鷹山さんはそこまで言うと涙が溢れ出していた。

「あ、鷹山さん…」

「…知里は、…もう、…居ないの」

顔を手で伏せしゃがみ込んでしまった。

「えっ…、…。あ、鷹山さん…大丈夫ですか?立てますか?…送ります。
いいですか?」

鷹山さんを立ち上がらせ、遠慮気味に肩を抱き、ゆっくりと歩き始めた。


「…大丈夫ですか?」

コクンと頷かれた。

俺は自分から何も聞かなかった。知里ちゃんがもう居ないと言った。それって、どういう事なんだろう。
堰を切ったように溢れてくる涙は、思いが切れるまで止まらないだろう。
話せるようになったら…、俺に…、もっと詳しく話せると思ったら、話してくれるだろう。

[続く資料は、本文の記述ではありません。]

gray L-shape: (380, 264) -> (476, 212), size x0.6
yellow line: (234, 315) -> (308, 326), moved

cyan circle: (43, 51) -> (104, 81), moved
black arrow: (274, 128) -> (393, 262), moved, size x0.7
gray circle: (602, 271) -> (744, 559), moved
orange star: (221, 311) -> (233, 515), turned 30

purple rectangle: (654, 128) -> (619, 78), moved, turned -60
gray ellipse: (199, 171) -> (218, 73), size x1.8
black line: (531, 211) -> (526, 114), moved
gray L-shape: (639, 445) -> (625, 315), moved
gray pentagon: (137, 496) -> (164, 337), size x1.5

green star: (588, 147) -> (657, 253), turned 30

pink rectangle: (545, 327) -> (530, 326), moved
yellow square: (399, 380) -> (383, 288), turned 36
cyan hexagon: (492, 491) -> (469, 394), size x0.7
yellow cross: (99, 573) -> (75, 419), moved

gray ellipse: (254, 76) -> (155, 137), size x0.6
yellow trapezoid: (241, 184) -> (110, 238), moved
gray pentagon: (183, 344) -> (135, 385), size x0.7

躊躇したが、その泣き顔を隠すように鷹山さんの頭を胸に当てた。
体を寄せて、腕を回し、ゆっくり歩いた。

こんな時は上手く歩けるもんじゃない。
立ち止まり抱きしめたいくらいだ。
…許されるなら、そうしたい。

生意気かも知れないが、戸惑いながら頭を撫でた。
背中をゆっくり摩った。

少しずつだが、しゃくりあげるように泣いていたのが、落ち着いてきたように感じた。